Obviously, some people choose to believe in other faiths or in nothing at all. But the truth is, many people choose not to believe in the teachings of Christianity (or perhaps have left the faith of their childhood and family tradition) because they can’t see themselves as part of a group that so often preaches against its own core teachings of love and forgiveness by the way it acts.
As believers, the questions we must ask ourselves today are these: Are we imitating God and God’s church in a way that will draw others to faith? Are we loving and forgiving? Do we live with compassion and with the understanding that we are called to serve all, especially “the least of these?”
Or have we set ourselves up as judge and jury against those we perceive to be different? Do we project to others a faith that is characterized by false piety, superiority, hatred and intolerance? If so, we need to return to the basic teachings of Christ and begin to see where we have left them behind in pursuit of our own brand of holiness. For Christ does not live in our false piety, superiority, hatred and intolerance.
Our call, of course, is to a life of love, and any other approach to spreading a gospel of love and acceptance will surely fall on deaf ears. For without love, we have nothing to offer a world yearning to find meaning beyond itself. We are gonging bells and crashing cymbals.
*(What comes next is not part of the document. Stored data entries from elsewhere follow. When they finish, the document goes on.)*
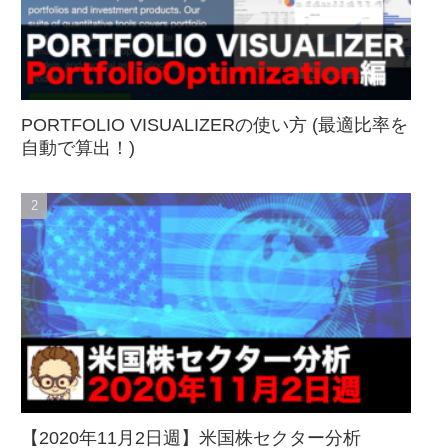
PORTFOLIO VISUALIZERの使い方 (最適比率を
自動で算出！)
【2020年11月2日週】米国株セクター分析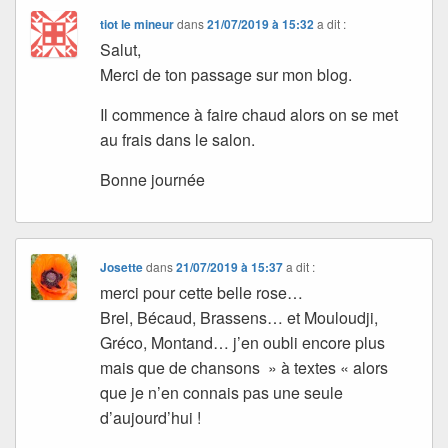
tiot le mineur
dans
21/07/2019 à 15:32
a dit :
Salut,
Merci de ton passage sur mon blog.
Il commence à faire chaud alors on se met
au frais dans le salon.
Bonne journée
Josette
dans
21/07/2019 à 15:37
a dit :
merci pour cette belle rose…
Brel, Bécaud, Brassens… et Mouloudji,
Gréco, Montand… j’en oubli encore plus
mais que de chansons » à textes « alors
que je n’en connais pas une seule
d’aujourd’hui !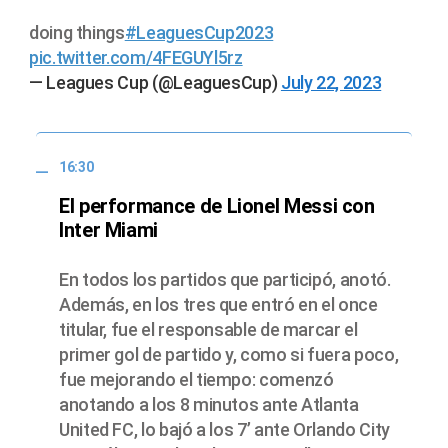
doing things
#LeaguesCup2023
pic.twitter.com/4FEGUYl5rz
— Leagues Cup (@LeaguesCup)
July 22, 2023
16:30
El performance de Lionel Messi con
Inter Miami
En todos los partidos que participó, anotó.
Además, en los tres que entró en el once
titular, fue el responsable de marcar el
primer gol de partido y, como si fuera poco,
fue mejorando el tiempo: comenzó
anotando a los 8 minutos ante Atlanta
United FC, lo bajó a los 7’ ante Orlando City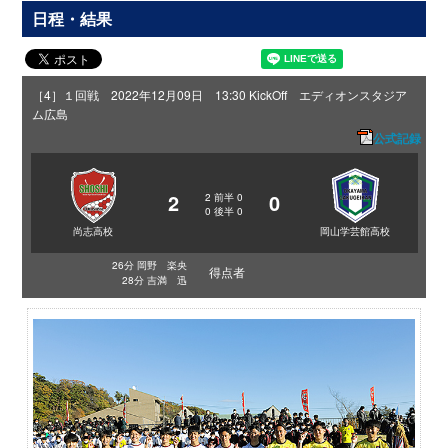
日程・結果
［4］１回戦 2022年12月09日 13:30 KickOff エディオンスタジア
ム広島
公式記録
2
0
2
前半
0
0
後半
0
尚志高校
岡山学芸館高校
26分 岡野 楽央
得点者
28分 吉満 迅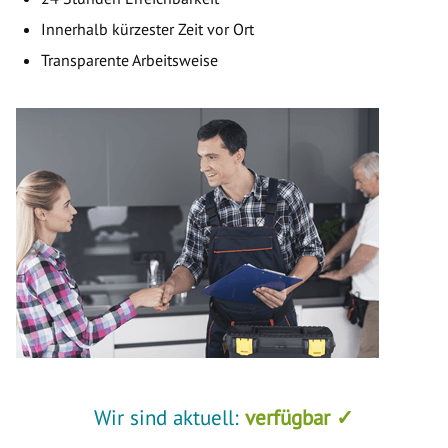
Innerhalb kürzester Zeit vor Ort
Transparente Arbeitsweise
Wir sind aktuell:
verfügbar ✓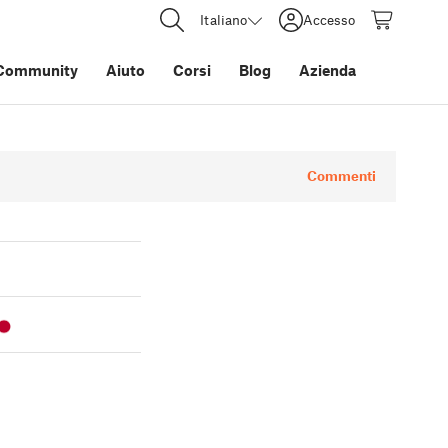
Italiano
Accesso
Community
Aiuto
Corsi
Blog
Azienda
Commenti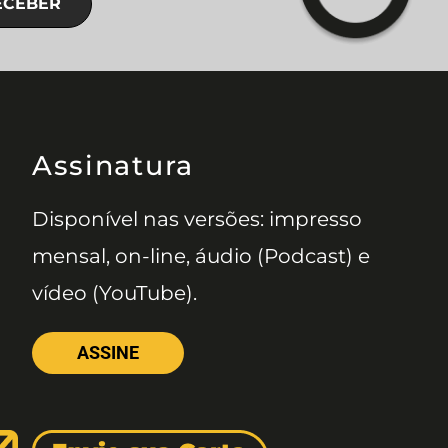
ECEBER
Assinatura
Disponível nas versões: impresso
mensal, on-line, áudio (Podcast) e
vídeo (YouTube).
ASSINE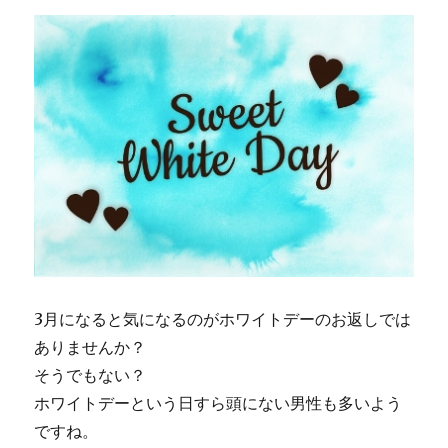
3月になると気になるのがホワイトデーのお返しでは
ありませんか？
そうでもない？
ホワイトデーという日すら頭にない男性も多いよう
ですね。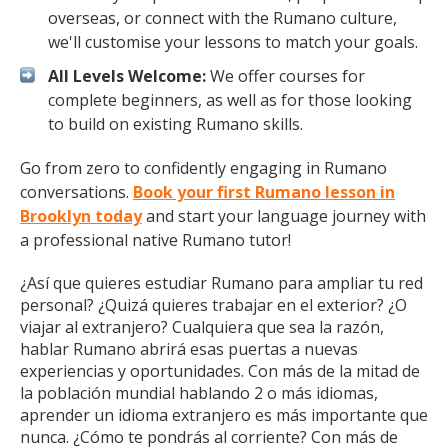
overseas, or connect with the Rumano culture,
we'll customise your lessons to match your goals.
All Levels Welcome:
We offer courses for
complete beginners, as well as for those looking
to build on existing Rumano skills.
Go from zero to confidently engaging in Rumano
conversations.
Book your first Rumano lesson in
Brooklyn today
and start your language journey with
a professional native Rumano tutor!
¿Así que quieres estudiar Rumano para ampliar tu red
personal? ¿Quizá quieres trabajar en el exterior? ¿O
viajar al extranjero? Cualquiera que sea la razón,
hablar Rumano abrirá esas puertas a nuevas
experiencias y oportunidades. Con más de la mitad de
la población mundial hablando 2 o más idiomas,
aprender un idioma extranjero es más importante que
nunca. ¿Cómo te pondrás al corriente? Con más de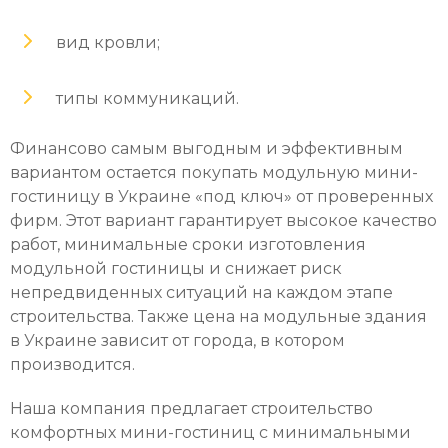
вид кровли;
типы коммуникаций.
Финансово самым выгодным и эффективным
вариантом остается покупать модульную мини-
гостиницу в Украине «под ключ» от проверенных
фирм. Этот вариант гарантирует высокое качество
работ, минимальные сроки изготовления
модульной гостиницы и снижает риск
непредвиденных ситуаций на каждом этапе
строительства. Также цена на модульные здания
в Украине зависит от города, в котором
производится.
Наша компания предлагает строительство
комфортных мини-гостиниц с минимальными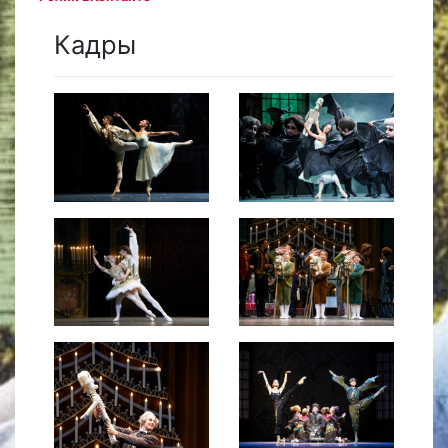
Кадры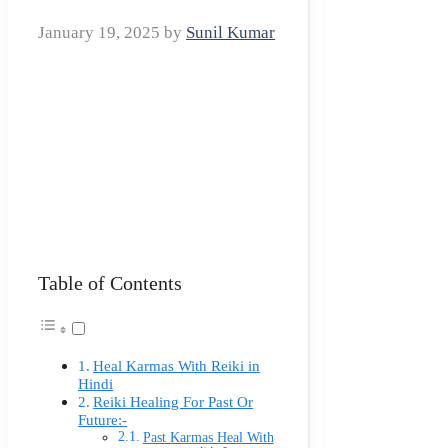
January 19, 2025
by
Sunil Kumar
Table of Contents
Heal Karmas With Reiki in
Hindi
Reiki Healing For Past Or
Future:-
Past Karmas Heal With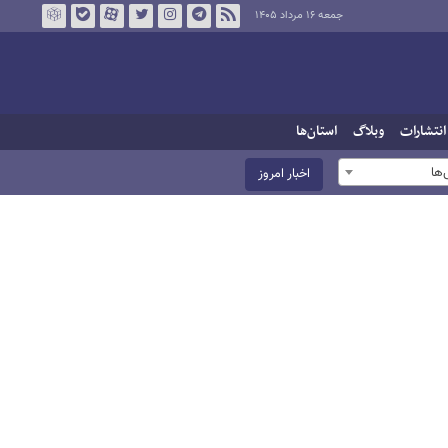
جمعه ۱۶ مرداد ۱۴۰۵
انتشارات
وبلاگ
استان‌ها
ها
اخبار امروز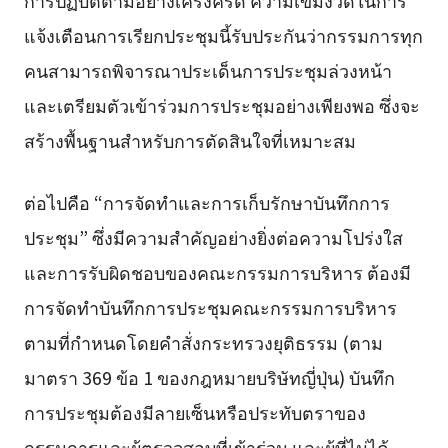
แจ้งเตือนการเรียกประชุมนี้รับประกันว่ากรรมการทุก
คนสามารถพิจารณาประเด็นการประชุมล่วงหน้า
และเตรียมตัวเข้าร่วมการประชุมอย่างเพียงพอ ซึ่งจะ
สร้างพื้นฐานสำหรับการตัดสินใจที่เหมาะสม
ต่อไปคือ “การจัดทำและการเก็บรักษาบันทึกการ
ประชุม” ซึ่งมีความสำคัญอย่างยิ่งต่อความโปร่งใส
และการรับผิดชอบของคณะกรรมการบริหาร ต้องมี
การจัดทำบันทึกการประชุมคณะกรรมการบริหาร
ตามที่กำหนดโดยคำสั่งกระทรวงยุติธรรม (ตาม
มาตรา 369 ข้อ 1 ของกฎหมายบริษัทญี่ปุ่น) บันทึก
การประชุมต้องมีลายเซ็นหรือประทับตราของ
กรรมการและผู้ตรวจสอบที่เข้าร่วม และผู้ที่ไม่ได้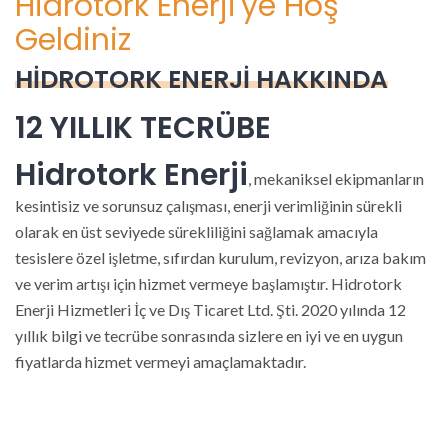
Hidrotork Enerji'ye Hoş
Geldiniz
HIDROTORK ENERJI HAKKINDA
12 YILLIK TECRÜBE
Hidrotork Enerji
, mekaniksel ekipmanların
kesintisiz ve sorunsuz çalışması, enerji verimliğinin sürekli
olarak en üst seviyede sürekliliğini sağlamak amacıyla
tesislere özel işletme, sıfırdan kurulum, revizyon, arıza bakım
ve verim artışı için hizmet vermeye başlamıştır. Hidrotork
Enerji Hizmetleri İç ve Dış Ticaret Ltd. Şti. 2020 yılında 12
yıllık bilgi ve tecrübe sonrasında sizlere en iyi ve en uygun
fiyatlarda hizmet vermeyi amaçlamaktadır.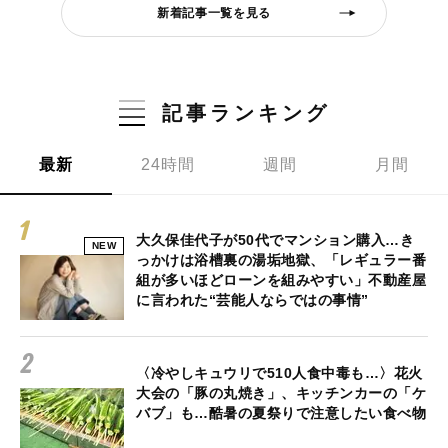
新着記事一覧を見る
記事ランキング
最新
24時間
週間
月間
大久保佳代子が50代でマンション購入…き
NEW
っかけは浴槽裏の湯垢地獄、「レギュラー番
組が多いほどローンを組みやすい」不動産屋
に言われた“芸能人ならではの事情”
〈冷やしキュウリで510人食中毒も…〉花火
大会の「豚の丸焼き」、キッチンカーの「ケ
バブ」も…酷暑の夏祭りで注意したい食べ物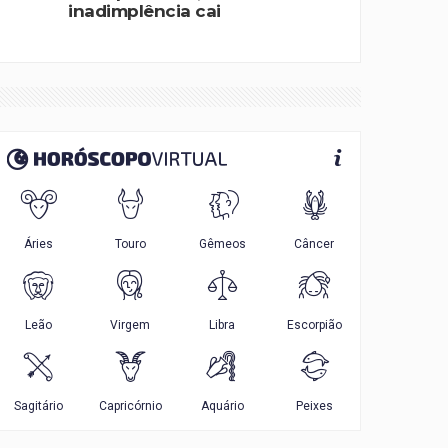
inadimplência cai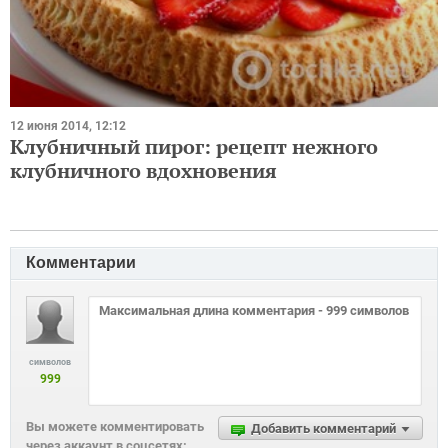
12 июня 2014, 12:12
Клубничный пирог: рецепт нежного
клубничного вдохновения
Комментарии
символов
999
Вы можете комментировать
Добавить комментарий
через аккаунт в соцсетях: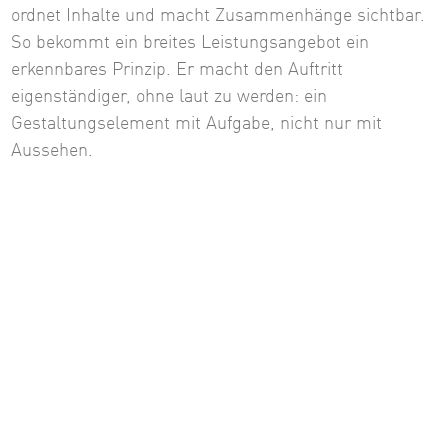
ordnet Inhalte und macht Zusammenhänge sichtbar.
So bekommt ein breites Leistungsangebot ein
erkennbares Prinzip. Er macht den Auftritt
eigenständiger, ohne laut zu werden: ein
Gestaltungselement mit Aufgabe, nicht nur mit
Aussehen.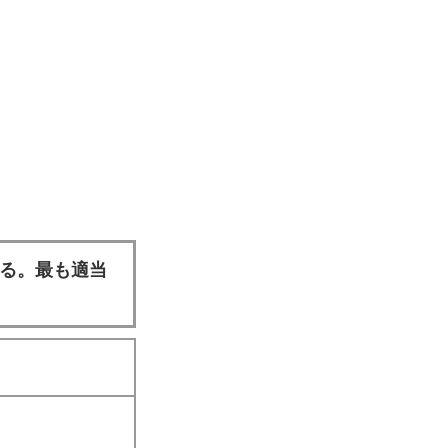
ある。最も適当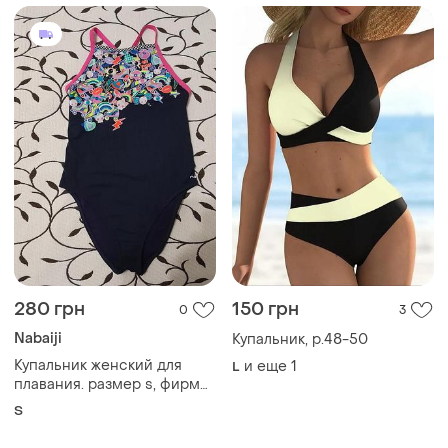
280 грн
150 грн
0
3
Nabaiji
Купальник, р.48-50
Купальник женский для
и еще
1
L
плавания. размер s, фирмы
nabaiji
S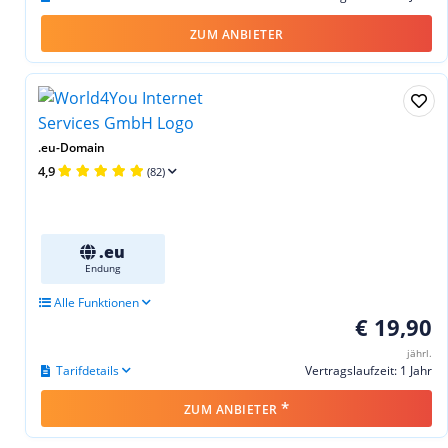
ZUM ANBIETER
.eu-Domain
4,9
(82)
.eu
Endung
Alle Funktionen
€ 19,90
jährl.
Tarifdetails
Vertragslaufzeit: 1 Jahr
*
ZUM ANBIETER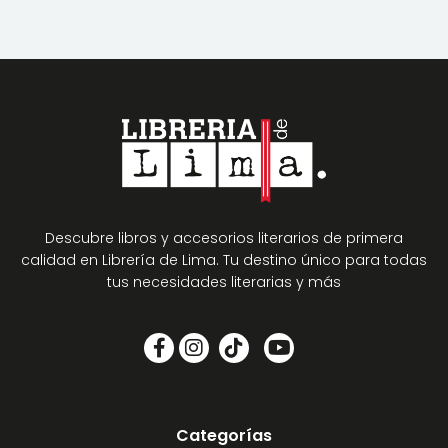
Descubre libros y accesorios literarios de primera
calidad en Librería de Lima. Tu destino único para todas
tus necesidades literarias y más
Categorías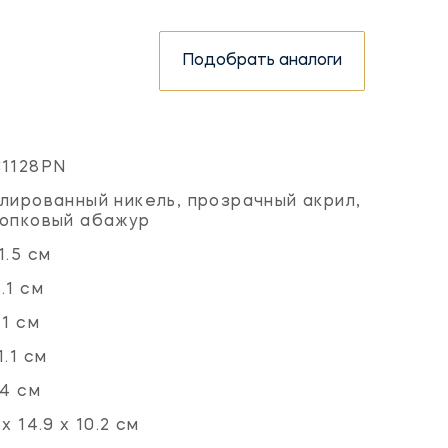
Подобрать аналоги
C1128PN
лированный никель, прозрачный акрил,
опковый абажур
1.5 см
.1 см
.1 см
1.1 см
.4 см
 х 14.9 х 10.2 см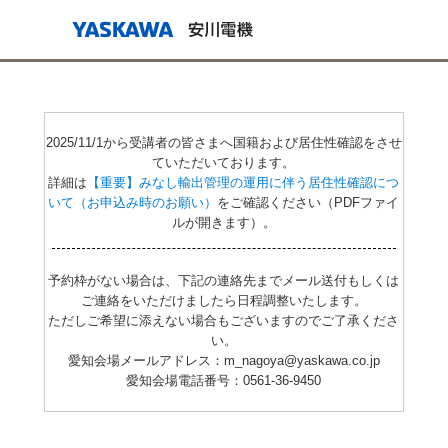
2025/11/1から受講者の皆さまへ国籍および居住性確認をさせ
ていただいております。
詳細は
【重要】みなし輸出管理の運用に伴う居住性確認につ
いて（お申込み時のお願い）
をご確認ください（PDFファイ
ルが開きます）。
予約枠がない場合は、下記の連絡先までメール送付もしくは
ご連絡をいただけましたら日程調整いたします。
ただしご希望に添えない場合もございますのでご了承くださ
い。
愛知会場メールアドレス：m_nagoya@yaskawa.co.jp
愛知会場電話番号：0561-36-9450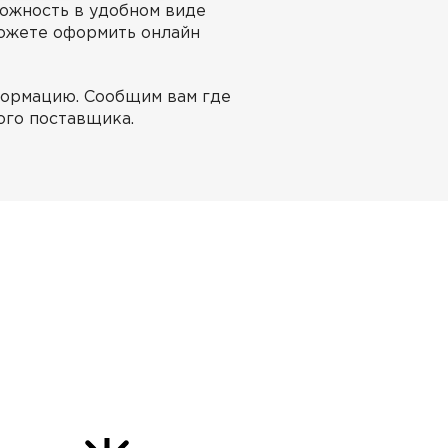
можность в удобном виде
можете оформить онлайн
формацию. Сообщим вам где
ого поставщика.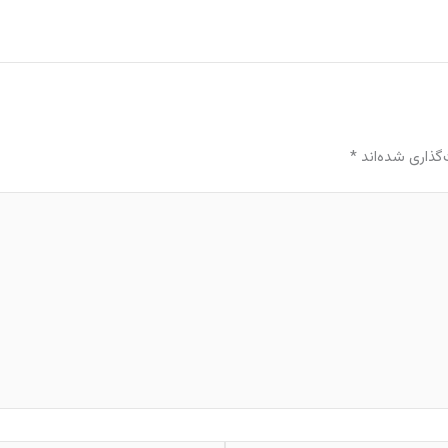
گذاری شده‌اند
*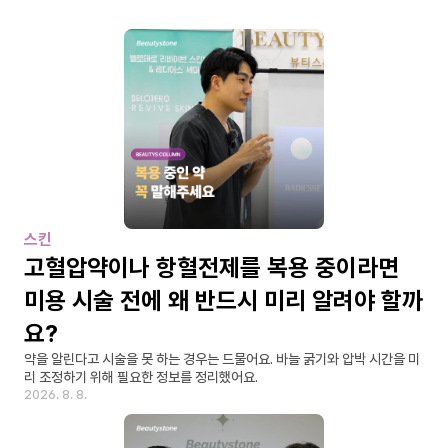
스킨
고혈압약이나 항혈전제를 복용 중이라면 
미용 시술 전에 왜 반드시 미리 알려야 할까
요?
약을 알린다고 시술을 못 하는 경우는 드물어요. 바늘 굵기와 압박 시간을 미
리 조정하기 위해 필요한 정보를 정리했어요.
2026. 8. 8.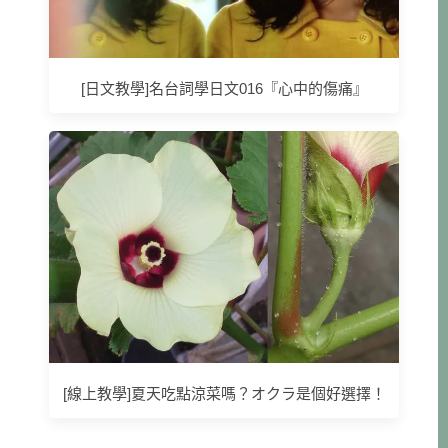
[日文教學]名台詞學日文016『心中的傷痛』
[線上教學]夏天吃點涼菜嗎？オクラ是個好選擇！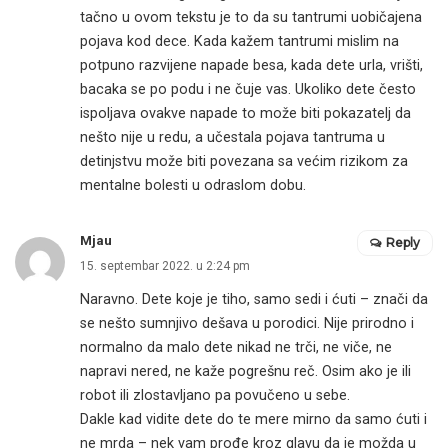
tačno u ovom tekstu je to da su tantrumi uobičajena
pojava kod dece. Kada kažem tantrumi mislim na
potpuno razvijene napade besa, kada dete urla, vrišti,
bacaka se po podu i ne čuje vas. Ukoliko dete često
ispoljava ovakve napade to može biti pokazatelj da
nešto nije u redu, a učestala pojava tantruma u
detinjstvu može biti povezana sa većim rizikom za
mentalne bolesti u odraslom dobu.
Mjau
Reply
15. septembar 2022. u 2:24 pm
Naravno. Dete koje je tiho, samo sedi i ćuti – znači da
se nešto sumnjivo dešava u porodici. Nije prirodno i
normalno da malo dete nikad ne trči, ne viče, ne
napravi nered, ne kaže pogrešnu reč. Osim ako je ili
robot ili zlostavljano pa povučeno u sebe.
Dakle kad vidite dete do te mere mirno da samo ćuti i
ne mrda – nek vam prođe kroz glavu da je možda u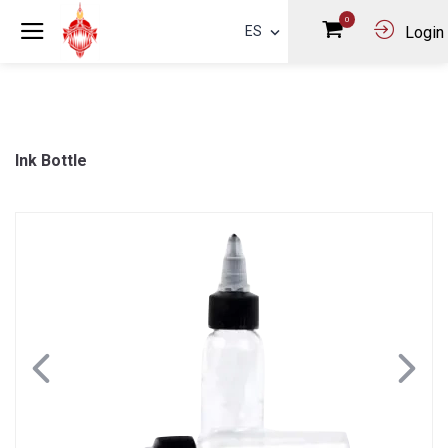
0
ES
Login
Ink Bottle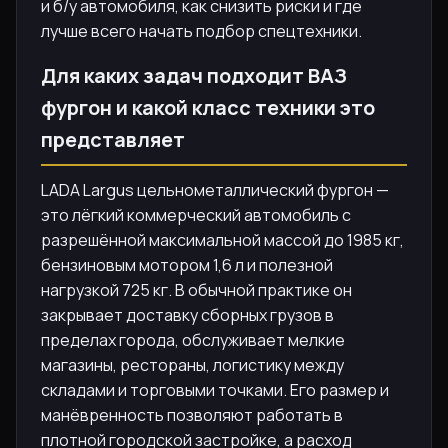
и б/у автомобиля, как снизить риски и где
лучше всего начать подбор спецтехники.
Для каких задач подходит ВАЗ
фургон и какой класс техники это
представляет
LADA Largus цельнометаллический фургон —
это лёгкий коммерческий автомобиль с
разрешённой максимальной массой до 1985 кг,
бензиновым мотором 1,6 л и полезной
нагрузкой 725 кг. В обычной практике он
закрывает доставку сборных грузов в
пределах города, обслуживает мелкие
магазины, рестораны, логистику между
складами и торговыми точками. Его размер и
манёвренность позволяют работать в
плотной городской застройке, а расход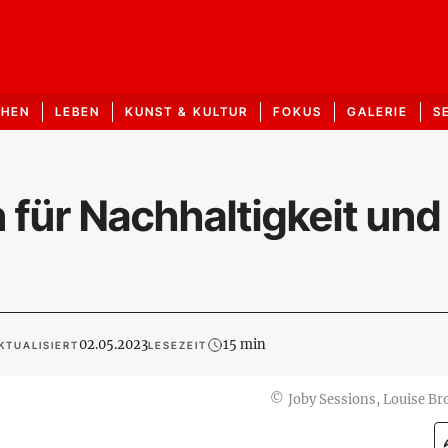
CHEN
LEBEN
KUNST & KULTUR
FOKUS
GALERIE
S
n für Nachhaltigkeit und
02.05.2023
15 min
KTUALISIERT
LESEZEIT
©
Joby Sessions, Louise B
We are full of sound and fury, signifying nothing.
Shelley Williams says
Your writing in “Living Faith” with your blogspot mentioned at the bottom of one of them, made me get on-line to check it out, though I hate being on the computer after a full-day of work on one. But anyway, may I just say thank you, first of all, for your writing. Secondly, you are an inspiration. I am myself a wanna be writer, and am a convert to Catholicism. Most Catholics don’t know what they have. Recently we’ve got some of our own inviting Episcopal ministers (female no less) to our parish. Ecumenical ventures are fine for what they are, but now that I have fully embraced the faith and God that was always trying to embrace me since I was baptized, I find I’m a bit offended by attempts to dilute or adulterate in any way, the Catholicism that wasn’t present when I was baptized (1991). My territorialism is borne of knowing where a diluted faith leads people–nowhere. Been there, done that. I like how your writing sounds inclusive yet orthodox, embracing yet boundary-setting as far as the faith goes. If you ever have time, I would love to hear if you’ve ever had a particularly strong faith conversion story (even cradle Catholics can have these, and need them really). Also, how you came to write for Living Faith is another thing I’d love to learn. At your leisure, of course. Thanks for the obvious evidence of your own living faith in the words you write. Keep up the good work.